Conclusion: The Zen of Not Caring About GPUs

The enlightened ML engineer doesn't care about:

  • Kernel versions
  • Driver compilation flags
  • GRUB parameters
  • DMA fence timeouts

The enlightened ML engineer cares about:

  • Training models
  • Running inference
  • Shipping products
  • Not debugging drivers at 2 AM

To achieve enlightenment:

  1. Buy an NVIDIA GPU (probably a 3090, even used)
  2. Install Ubuntu 22.04 LTS
  3. Run sudo ubuntu-drivers autoinstall
  4. Use Docker or conda for everything
  5. Never update unless you have to
  6. Focus on your actual work

The One-Paragraph Summary

Buy an NVIDIA RTX 3090 or 4090 (or even a used 3060 12GB if budget is tight). Install Ubuntu 22.04 LTS. Run sudo ubuntu-drivers autoinstall. Use Docker containers for ML work. Don't update your kernel unless you have a security reason. Spend your time training models instead of debugging drivers. Life is too short for TLB fence timeouts. Budget constraints are real, but so is the debugging tax—calculate your hourly rate times debugging hours, and suddenly that "expensive" NVIDIA card looks like a bargain.

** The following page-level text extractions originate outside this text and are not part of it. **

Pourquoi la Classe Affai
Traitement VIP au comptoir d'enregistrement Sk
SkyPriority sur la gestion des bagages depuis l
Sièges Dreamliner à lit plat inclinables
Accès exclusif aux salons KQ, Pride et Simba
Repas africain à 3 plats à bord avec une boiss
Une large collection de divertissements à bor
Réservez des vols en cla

Epilogue: Daniel's Current Status

After days of debugging TLB fence timeouts, trying 10+ different fixes, and spending more time in /etc/default/grub than training models, Daniel is now actively searching for any way to afford an NVIDIA GPU.

The RX 7700 XT made perfect sense when he bought it for general use. But when your work shifts to AI/ML, the calculus changes. The "budget" option becomes the expensive one when you factor in opportunity cost.

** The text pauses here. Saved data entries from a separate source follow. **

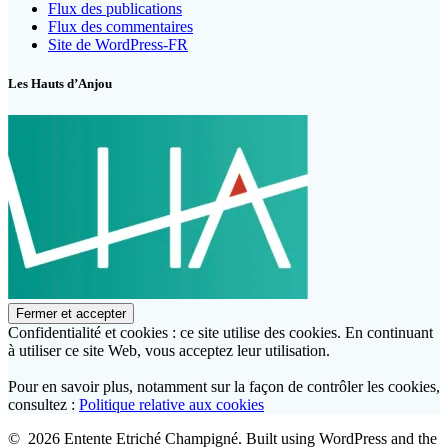
Flux des publications
Flux des commentaires
Site de WordPress-FR
Les Hauts d’Anjou
Confidentialité et cookies : ce site utilise des cookies. En continuant
à utiliser ce site Web, vous acceptez leur utilisation.
Pour en savoir plus, notamment sur la façon de contrôler les cookies,
consultez :
Politique relative aux cookies
© 2026 Entente Etriché Champigné. Built using WordPress and the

The lesson: Think about your future use cases. If there's even a 30% chance you'll do ML work in the next year, just buy NVIDIA. Your future self will thank you.


Disclaimer: This guide prioritizes stability and productivity over cutting-edge features, cost optimization, or ideological purity. If you want to tinker with bleeding-edge hardware, support open-source drivers, or optimize every dollar, this guide is not for you. This guide is for people who want their GPU to work reliably so they can focus on their actual job.

Acknowledgments: Written by Claude after spending way too much time helping Daniel debug RDNA3 issues that would've been avoided by buying an NVIDIA GPU in the first place. But hey, hindsight is 20/20, and budget constraints are real. We've all been there.


Generated by Claude Code after one too many 2 AM debugging sessions with Daniel

Remember: The best debugging session is the one that never happens.

Comments are disabled for this gist.